Book Review: NewSpace Nation
Here's a clever way to get your political tract out to the public: put it on Kindle and charge a few bucks. I say clever only to the extent that I allowed myself to be persuaded to buy it (Kindle really IS bad for impulse book buyers).
So what do you get for your $4.99 (more than I paid for the complete works of Aristotle, Plato, or the King James Bible, by the way)? Basically, you are treated to a part-philosophical (libertarian), part-economic tract that discusses the basics and virtues of "New Space" companies--that is, smaller entrepreneurial firms formed in the last 10-15 years that are not making the bulk of their money through government contracts.
This unique economic niche includes groups like the Rocket Racing League (and the companies producing their racers and engines), Zero-G Corporation, and Virgin Galactic (which is hardly "small" in the financing sense, given Sir Richard Branson's deep pockets--a point Mr. Krukin hedges by noting that defining a "NewSpace" company is sometimes more art than science).
Each section cites the company web site and other details. Essentially what you've got here is a handy marketing brochure for the private space industry, albeit a brochure that you pay for.

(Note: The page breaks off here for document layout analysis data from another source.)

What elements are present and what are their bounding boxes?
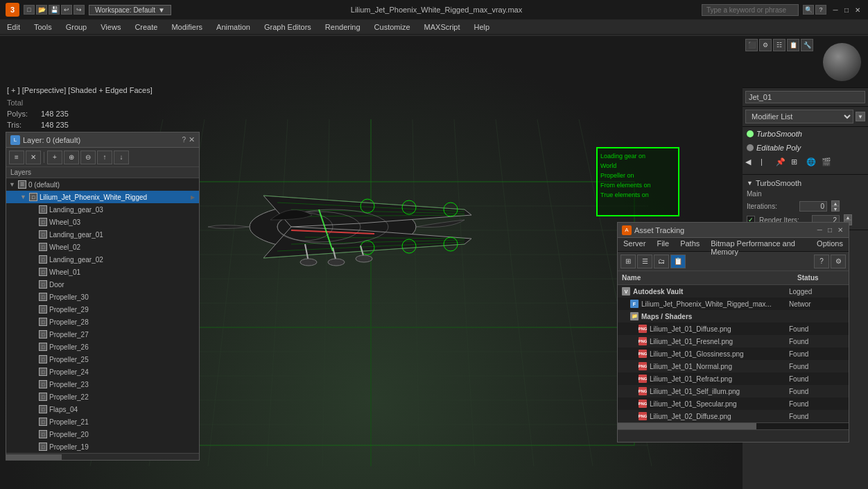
menu-item-group[interactable]: Group: [59, 22, 94, 33]
layer-list-item[interactable]: □Propeller_21: [6, 415, 199, 428]
lp-btn-close[interactable]: ✕: [26, 151, 41, 164]
save-btn[interactable]: 💾: [49, 5, 60, 15]
layer-list-item[interactable]: □Wheel_01: [6, 266, 199, 278]
menu-item-views[interactable]: Views: [94, 22, 128, 33]
asset-panel-close[interactable]: ✕: [837, 226, 843, 234]
layer-list-item[interactable]: □Propeller_25: [6, 353, 199, 366]
menu-item-customize[interactable]: Customize: [367, 22, 417, 33]
search-input[interactable]: [702, 4, 799, 16]
lp-btn-add[interactable]: ⊕: [64, 151, 79, 164]
ts-collapse-icon[interactable]: ▼: [747, 180, 753, 187]
menu-item-tools[interactable]: Tools: [27, 22, 59, 33]
ts-iter-down[interactable]: ▼: [831, 206, 840, 212]
close-button[interactable]: ✕: [853, 5, 862, 15]
ap-btn-4[interactable]: 📋: [670, 255, 686, 268]
rp-hier-icon[interactable]: ⊞: [791, 157, 805, 171]
layer-list-item[interactable]: □Propeller_24: [6, 366, 199, 378]
asset-list-item[interactable]: PNGLilium_Jet_01_Refract.pngFound: [618, 372, 849, 385]
asset-menu-item-paths[interactable]: Paths: [675, 238, 705, 251]
asset-list[interactable]: VAutodesk VaultLoggedFLilium_Jet_Phoenix…: [618, 285, 849, 422]
modifier-entry-editable-poly[interactable]: Editable Poly: [743, 141, 868, 155]
asset-list-item[interactable]: PNGLilium_Jet_02_Diffuse.pngFound: [618, 410, 849, 422]
asset-list-item[interactable]: 📁Maps / Shaders: [618, 310, 849, 323]
ts-iterations-input[interactable]: [799, 201, 827, 212]
ts-iter-up[interactable]: ▲: [831, 200, 840, 206]
asset-menu-item-bitmap-performance-and-memory[interactable]: Bitmap Performance and Memory: [705, 238, 811, 251]
asset-list-item[interactable]: PNGLilium_Jet_01_Fresnel.pngFound: [618, 335, 849, 348]
rp-icon-5[interactable]: 🔧: [801, 39, 813, 51]
lp-btn-remove[interactable]: ⊖: [80, 151, 96, 164]
redo-btn[interactable]: ↪: [73, 5, 85, 15]
asset-list-item[interactable]: FLilium_Jet_Phoenix_White_Rigged_max...N…: [618, 298, 849, 310]
layer-list-item[interactable]: □Propeller_23: [6, 378, 199, 391]
help-icon[interactable]: ?: [815, 5, 826, 15]
workspace-button[interactable]: Workspace: Default ▼: [89, 5, 171, 15]
layer-list-item[interactable]: □Flaps_04: [6, 403, 199, 415]
asset-menu-item-server[interactable]: Server: [618, 238, 651, 251]
layer-list-item[interactable]: □Wheel_02: [6, 241, 199, 253]
layer-panel-close[interactable]: ✕: [189, 135, 195, 144]
rp-env-icon[interactable]: 🌐: [806, 157, 820, 171]
layer-list-item[interactable]: □Propeller_20: [6, 428, 199, 440]
asset-panel-restore[interactable]: □: [828, 226, 832, 234]
ap-btn-settings[interactable]: ⚙: [831, 255, 846, 268]
layer-list[interactable]: ▼☰0 (default)▼□Lilium_Jet_Phoenix_White_…: [6, 178, 199, 453]
lp-btn-move-down[interactable]: ↓: [114, 151, 129, 164]
menu-item-graph-editors[interactable]: Graph Editors: [257, 22, 318, 33]
ap-btn-2[interactable]: ☰: [637, 255, 652, 268]
asset-list-item[interactable]: PNGLilium_Jet_01_Normal.pngFound: [618, 360, 849, 372]
open-btn[interactable]: 📂: [36, 5, 47, 15]
layer-panel-scrollbar[interactable]: [6, 453, 199, 460]
menu-item-edit[interactable]: Edit: [0, 22, 27, 33]
asset-menu-item-file[interactable]: File: [651, 238, 675, 251]
lp-btn-new[interactable]: +: [47, 151, 62, 164]
menu-item-maxscript[interactable]: MAXScript: [417, 22, 467, 33]
layer-list-item[interactable]: □Landing_gear_03: [6, 203, 199, 216]
rp-pin-icon[interactable]: 📌: [776, 157, 790, 171]
lp-btn-layers[interactable]: ≡: [9, 151, 24, 164]
layer-list-item[interactable]: □Door: [6, 278, 199, 291]
rp-icon-4[interactable]: 📋: [787, 39, 799, 51]
menu-item-rendering[interactable]: Rendering: [318, 22, 367, 33]
menu-item-animation[interactable]: Animation: [209, 22, 257, 33]
asset-menu-item-options[interactable]: Options: [811, 238, 849, 251]
maximize-button[interactable]: □: [842, 5, 851, 15]
ap-btn-help[interactable]: ?: [814, 255, 829, 268]
layer-list-item[interactable]: □Propeller_30: [6, 291, 199, 303]
layer-list-item[interactable]: □Propeller_19: [6, 440, 199, 453]
layer-list-item[interactable]: □Propeller_28: [6, 316, 199, 328]
ap-btn-1[interactable]: ⊞: [620, 255, 636, 268]
layer-list-item[interactable]: □Landing_gear_01: [6, 228, 199, 241]
modifier-dropdown[interactable]: Modifier List: [745, 110, 853, 123]
rp-icon-3[interactable]: ☷: [773, 39, 785, 51]
menu-item-help[interactable]: Help: [467, 22, 497, 33]
undo-btn[interactable]: ↩: [61, 5, 72, 15]
rp-render-icon[interactable]: 🎬: [822, 157, 835, 171]
layer-list-item[interactable]: □Propeller_22: [6, 391, 199, 403]
layer-help-button[interactable]: ?: [182, 136, 186, 144]
obj-name-input[interactable]: [745, 91, 865, 103]
layer-list-item[interactable]: □Propeller_29: [6, 303, 199, 316]
ts-ri-up[interactable]: ▲: [844, 214, 852, 220]
rp-move-icon[interactable]: ◀: [745, 157, 759, 171]
modifier-entry-turbosmooth[interactable]: TurboSmooth: [743, 127, 868, 141]
asset-list-item[interactable]: VAutodesk VaultLogged: [618, 285, 849, 298]
asset-list-item[interactable]: PNGLilium_Jet_01_Self_illum.pngFound: [618, 385, 849, 397]
menu-item-modifiers[interactable]: Modifiers: [164, 22, 209, 33]
rp-sel-icon[interactable]: |: [761, 157, 774, 171]
lp-btn-move-up[interactable]: ↑: [97, 151, 112, 164]
modifier-arrow[interactable]: ▼: [856, 112, 865, 121]
asset-list-item[interactable]: PNGLilium_Jet_01_Glossiness.pngFound: [618, 348, 849, 360]
new-btn[interactable]: □: [24, 5, 35, 15]
layer-list-item[interactable]: □Propeller_27: [6, 328, 199, 341]
layer-list-item[interactable]: □Landing_gear_02: [6, 253, 199, 266]
search-icon[interactable]: 🔍: [803, 5, 814, 15]
asset-list-item[interactable]: PNGLilium_Jet_01_Specular.pngFound: [618, 397, 849, 410]
ap-btn-3[interactable]: 🗂: [654, 255, 669, 268]
layer-list-item[interactable]: □Wheel_03: [6, 216, 199, 228]
minimize-button[interactable]: ─: [831, 5, 840, 15]
menu-item-create[interactable]: Create: [128, 22, 164, 33]
layer-panel-scrollbar-thumb[interactable]: [6, 454, 62, 460]
layer-list-item[interactable]: ▼□Lilium_Jet_Phoenix_White_Rigged▶: [6, 191, 199, 203]
asset-list-item[interactable]: PNGLilium_Jet_01_Diffuse.pngFound: [618, 323, 849, 335]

For people unfamiliar with the libertarian point of view, the author Jeff Krukin describes the advantages of this new upstart segment of a 50-year-old industry as follows:
- Market segmentation
- Emphasis on private customers rather than cost-plus government contracts
- Free, expanding markets / economic development
- Job creation
- The simple focus on profit rather than maintaining political support, which is an annual battle for NASA
- New resources
Perhaps now is a good time for a tract like this, given the government's increasing desire to downplay capitalism in favor of government regulation of industries. Gosh knows I'm a big fan of capitalism, and miss it more every day. However, this text is a little overpriced, given its length--430 "locations" (pages) at the font size I use--and the much lower price for much longer products on the Kindle site. Still, it's a good thing to have, if only as a reference for keeping one's message short, punchy, and to the point. A- for message, C+ for execution and price/value.